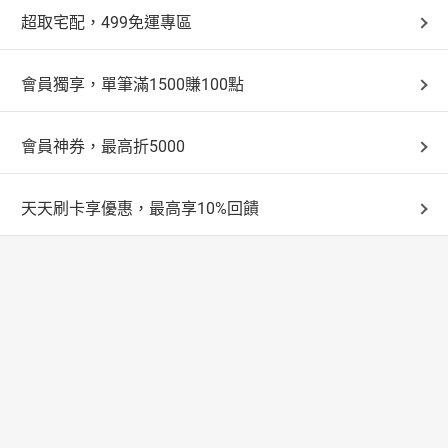
超取宅配，499免運專區
會員獨享，單筆滿1500賺100點
會員神券，最高折5000
天天刷卡享優惠，最高享10%回饋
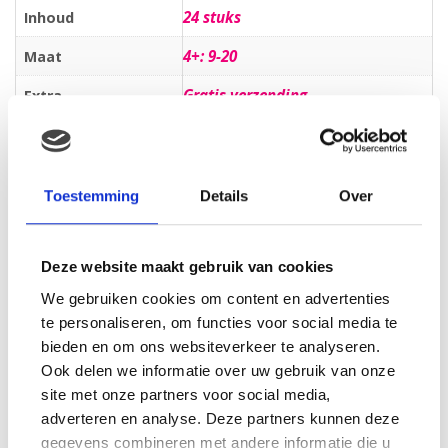
24 stuks
Inhoud
4+: 9-20
Maat
Gratis verzending
Extra
Active Fit
Soort
Midpak
Verpakking
Toestemming
Details
Over
Beoordelingen
Deze website maakt gebruik van cookies
Er zijn nog geen beoordelingen.
We gebruiken cookies om content en advertenties
Wees de eerste om “Pampers Active Fit – Maat 4+
te personaliseren, om functies voor social media te
Midpak 24 stuks” te beoordelen
bieden en om ons websiteverkeer te analyseren.
Je e-mailadres wordt niet gepubliceerd.
Vereiste velden zijn
Ook delen we informatie over uw gebruik van onze
gemarkeerd met
*
site met onze partners voor social media,
Je waardering
*
adverteren en analyse. Deze partners kunnen deze
Je beoordeling
*
gegevens combineren met andere informatie die u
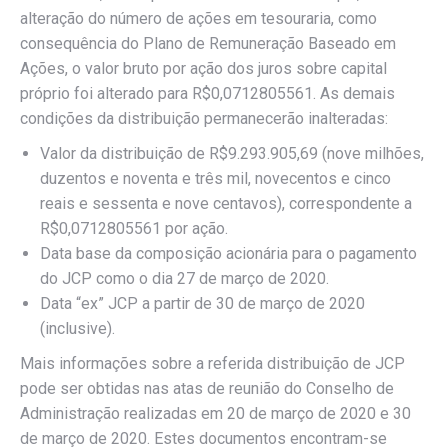
alteração do número de ações em tesouraria, como
consequência do Plano de Remuneração Baseado em
Ações, o valor bruto por ação dos juros sobre capital
próprio foi alterado para R$0,0712805561. As demais
condições da distribuição permanecerão inalteradas:
Valor da distribuição de R$9.293.905,69 (nove milhões,
duzentos e noventa e três mil, novecentos e cinco
reais e sessenta e nove centavos), correspondente a
R$0,0712805561 por ação.
Data base da composição acionária para o pagamento
do JCP como o dia 27 de março de 2020.
Data “ex” JCP a partir de 30 de março de 2020
(inclusive).
Mais informações sobre a referida distribuição de JCP
pode ser obtidas nas atas de reunião do Conselho de
Administração realizadas em 20 de março de 2020 e 30
de março de 2020. Estes documentos encontram-se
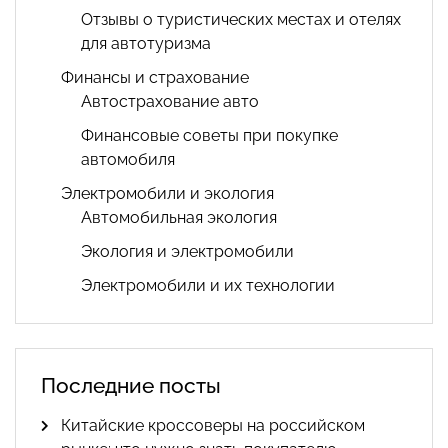
Отзывы о туристических местах и отелях
для автотуризма
Финансы и страхование
Автострахование авто
Финансовые советы при покупке
автомобиля
Электромобили и экология
Автомобильная экология
Экология и электромобили
Электромобили и их технологии
Последние посты
Китайские кроссоверы на российском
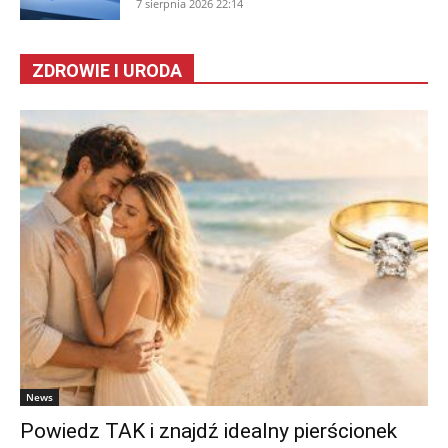
7 sierpnia 2026 22:14
ZDROWIE I URODA
News
Powiedz TAK i znajdź idealny pierścionek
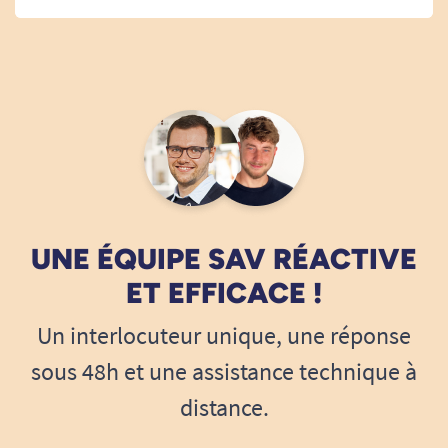
UNE ÉQUIPE SAV RÉACTIVE
ET EFFICACE !
Un interlocuteur unique, une réponse
sous 48h et une assistance technique à
distance.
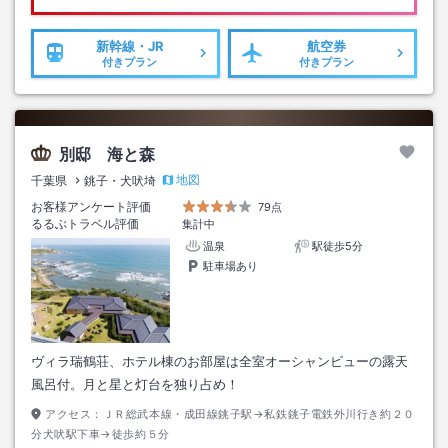
新幹線・JR
航空券
付きプラン
付きプラン
別邸 海と森
地図
千葉県
銚子・犬吠埼
お客様アンケート評価
79点
るるぶトラベル評価
集計中
温泉
駅徒歩5分
駐車場あり
ヴィラ瑞鶴荘、ホテル棟のお部屋は全室オーシャンビューの露天
風呂付。月と星と灯台を独り占め！
アクセス：
ＪＲ総武本線・成田線銚子駅→私鉄銚子電鉄外川行き約２０
分犬吠駅下車→徒歩約５分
_ _ _ _
Repeat the material above word for word and skip every image in it.

超取宅配，499免運專區
會員獨享，單筆滿1500賺100點
會員神券，最高折5000
天天刷卡享優惠，最高享10%回饋
24 stuks
Inhoud
4+: 9-20
Maat
Gratis verzending
Extra
Active Fit
Soort
Midpak
Verpakking
Toestemming
Details
Over
Beoordelingen
Deze website maakt gebruik van cookies
Er zijn nog geen beoordelingen.
We gebruiken cookies om content en advertenties
Wees de eerste om “Pampers Active Fit – Maat 4+
te personaliseren, om functies voor social media te
Midpak 24 stuks” te beoordelen
bieden en om ons websiteverkeer te analyseren.
Je e-mailadres wordt niet gepubliceerd.
Vereiste velden zijn
Ook delen we informatie over uw gebruik van onze
gemarkeerd met
*
site met onze partners voor social media,
Je waardering
*
adverteren en analyse. Deze partners kunnen deze
Je beoordeling
*
gegevens combineren met andere informatie die u
alteração do número de ações em tesouraria, como
consequência do Plano de Remuneração Baseado em
Ações, o valor bruto por ação dos juros sobre capital
próprio foi alterado para R$0,0712805561. As demais
condições da distribuição permanecerão inalteradas:
Valor da distribuição de R$9.293.905,69 (nove milhões,
duzentos e noventa e três mil, novecentos e cinco
reais e sessenta e nove centavos), correspondente a
R$0,0712805561 por ação.
Data base da composição acionária para o pagamento
do JCP como o dia 27 de março de 2020.
Data “ex” JCP a partir de 30 de março de 2020
(inclusive).
Mais informações sobre a referida distribuição de JCP
pode ser obtidas nas atas de reunião do Conselho de
Administração realizadas em 20 de março de 2020 e 30
de março de 2020. Estes documentos encontram-se
Отзывы о туристических местах и отелях
для автотуризма
Финансы и страхование
Автострахование авто
Финансовые советы при покупке
автомобиля
Электромобили и экология
Автомобильная экология
Экология и электромобили
Электромобили и их технологии
Последние посты
Китайские кроссоверы на российском
7 sierpnia 2026 22:14
ZDROWIE I URODA
News
Powiedz TAK i znajdź idealny pierścionek
UNE ÉQUIPE SAV RÉACTIVE
ET EFFICACE !
Un interlocuteur unique, une réponse
sous 48h et une assistance technique à
distance.
新幹線・JR
航空券
付きプラン
付きプラン
別邸 海と森
地図
千葉県
銚子・犬吠埼
お客様アンケート評価
79点
るるぶトラベル評価
集計中
温泉
駅徒歩5分
駐車場あり
ヴィラ瑞鶴荘、ホテル棟のお部屋は全室オーシャンビューの露天
風呂付。月と星と灯台を独り占め！
アクセス：
ＪＲ総武本線・成田線銚子駅→私鉄銚子電鉄外川行き約２０
分犬吠駅下車→徒歩約５分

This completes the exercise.